In this example, we put "-t 2" and "-p 2" so we can use up to two processors
in the bootstrapping. We set the bootstrapping by "-b 30" and "--numBootstraps 30".
It will take several minutes for the sample data.
```{bash, eval=FALSE}
# the toy RNAseq data is saved in /home/rstudio/RNAseq folder
# create a link to current folder
ln -s /home/rstudio/RNAseq/fastq ./
# mapping
# Ablated and Uninjured are related with fastq file name
mkdir -p kallisto_quant
mkdir -p salmon_quant
for rep in 1 2
do
for cond in Ablated Uninjured
do
kallisto quant -i danRer.GRCz11_transcrits.toy.idx \
-o kallisto_quant/$cond.rep$rep \
-b 30 -t 2 fastq/$cond.rep$rep.fastq.gz \
--single -l 200 -s 50
salmon quant -i danRer.GRCz11_transcrits.toy.salmon.idx -l A \
-r fastq/$cond.rep$rep.fastq.gz \
--validateMappings -p 2 \
-o salmon_quant/$cond.rep$rep \
--numBootstraps 30 --seqBias --gcBias
done
done
```
## R scripts for RNAseq
Here we give an example workflow for a differential expression (DE) analysis.
The following code should be run in Console of Rstudio.
### prepare the transcripts to genes map table
We are trying to do gene level DE analysis. We need to aggregate the transcript
level counts to gene level. We borrowed from the Sleuth documentation by
retrieve ENSEMBL transcript id to gene id.
```{r, eval=FALSE}
setwd("data/RNAseq")
library(biomaRt)
library(dplyr)
tx2gene <- function(species="hsapiens", ...){
mart <- biomaRt::useMart(biomart = "ensembl",
dataset = paste0(species, "_gene_ensembl"), ...)
t2g <- biomaRt::getBM(attributes = c("ensembl_transcript_id",
"ensembl_gene_id",
"external_gene_name"), mart = mart)
t2g <- dplyr::rename(t2g, target_id = ensembl_transcript_id,
ens_gene = ensembl_gene_id, ext_gene = external_gene_name)
return(t2g)
}
t2g <- tx2gene("drerio")
head(t2g, n=3)
```
If you have trouble in downloading the data from ensembl, try to load the pre-saved
object for the toy data.
```{r, eval=FALSE}
# t2g <- readRDS(url("https://raw.githubusercontent.com/jianhong/genomictools/master/inst/extdata/t2g.rds"))
t2g <- readRDS(system.file("extdata", "t2g.rds", package = "basicBioinformaticsDRC2024"))
head(t2g, n=3)
```
The following codes are using tximport to import the transcripts counts and
aggregate to gene level.
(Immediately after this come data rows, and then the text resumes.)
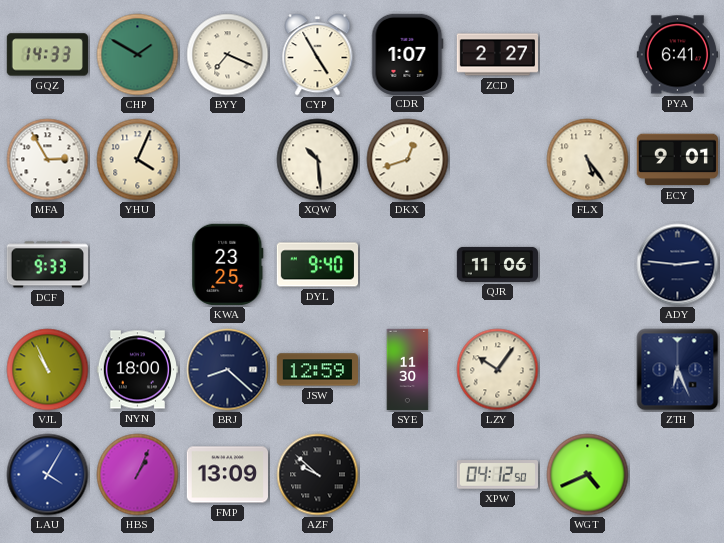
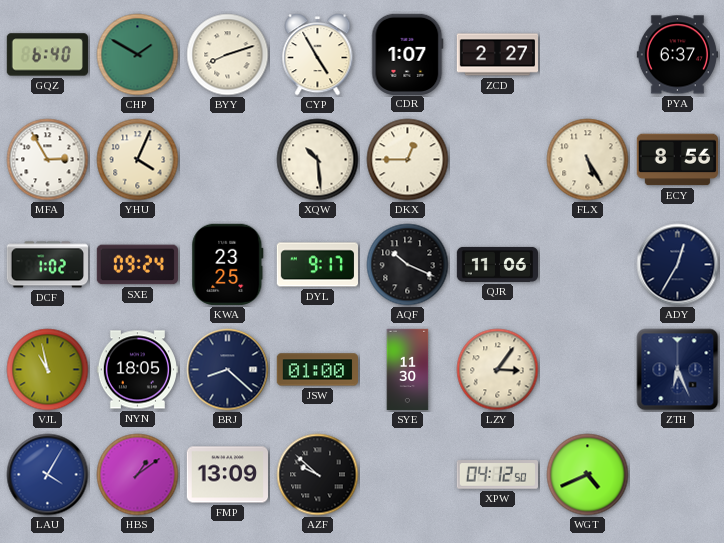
GQZ: 14:33 -> 6:40
BYY: 7:19 -> 8:12
PYA: 6:41 -> 6:37
DKX: 12:42 -> 12:45
FLX: 5:24 -> 5:25
ECY: 9:01 -> 8:56
DCF: 9:33 -> 1:02
SXE: none -> 09:24
DYL: 9:40 -> 9:17
AQF: none -> 10:19
ADY: 2:46 -> 12:35
VJL: 10:56 -> 10:58
NYN: 18:00 -> 18:05
JSW: 12:59 -> 01:00
LZY: 10:06 -> 3:06
HBS: 1:04 -> 1:09
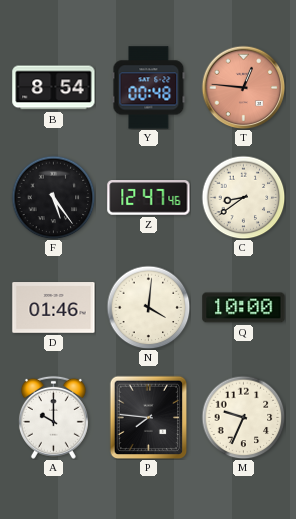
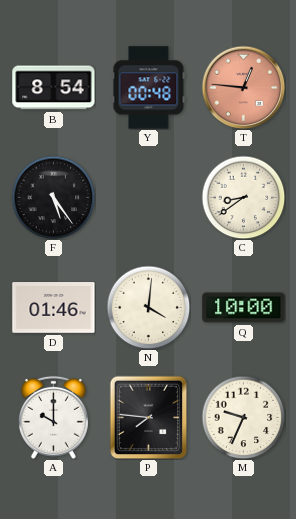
Z: 12:47 -> none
Downstream are using DESeq2 to do gene level DE analysis.
### run tximport + DESeq2 for Salmon results
```{r, eval=FALSE}
library(tximport)
library(DESeq2)
setwd("~/data/RNAseq") ## RNAseq is the folder where saved the salmon_quant and kallisto_quant
(salmon_files <- dir("salmon_quant", "sf$",
recursive = TRUE,
full.names = TRUE))
txi.salmon <- tximport(salmon_files, type = "salmon",
tx2gene = t2g, ignoreTxVersion=TRUE)
sampleTable <- data.frame(condition = sub(".rep.", "",
basename(dirname(salmon_files))))
rownames(sampleTable) <- colnames(txi.salmon$counts)
dds.salmon <- DESeqDataSetFromTximport(txi.salmon, sampleTable, ~condition)
dds.salmon <- DESeq(dds.salmon)
res.salmon <- results(dds.salmon)
res.salmon[!is.na(res.salmon$padj), ]
```
### run tximport + DESeq2 for kallisto results
```{r, eval=FALSE}
(kallisto_files <- dir("kallisto_quant", "abundance.tsv",
recursive = TRUE, full.names = TRUE))
txi.kallisto <- tximport(kallisto_files, type = "kallisto",
tx2gene = t2g, ignoreTxVersion=TRUE)
sampleTable <- data.frame(condition = sub(".rep.", "",
basename(dirname(kallisto_files))))
rownames(sampleTable) <- colnames(txi.kallisto$counts)
dds.kallisto <- DESeqDataSetFromTximport(txi.kallisto,
sampleTable, ~condition)
dds.kallisto <- DESeq(dds.kallisto)
res.kallisto <- results(dds.kallisto)
res.kallisto[!is.na(res.kallisto$padj), ]
```
### run Sleuth
The following code is showing how to use sleuth to do DE analysis.
However, the sleuth package is not updated. It may be broken.
```{r, eval=FALSE}
#BiocManager::install("pachterlab/sleuth")
library(sleuth)
samples <- dir("kallisto_quant")
s2c <- data.frame(path=dir("kallisto_quant", full.names = TRUE),
sample=samples,
condition=sub(".rep.", "", samples))
s2c
so <- sleuth_prep(s2c, ~-1+condition, target_mapping = t2g)
so <- sleuth_fit(so)
## which_beta must be in the colname of design table.
so <- sleuth_wt(so, which_beta = "conditionAblated")
sleuth_live(so)
```
## scripts for ChIPseq
### prepare index file for bwa
Run following code in Terminal panel of rstudio.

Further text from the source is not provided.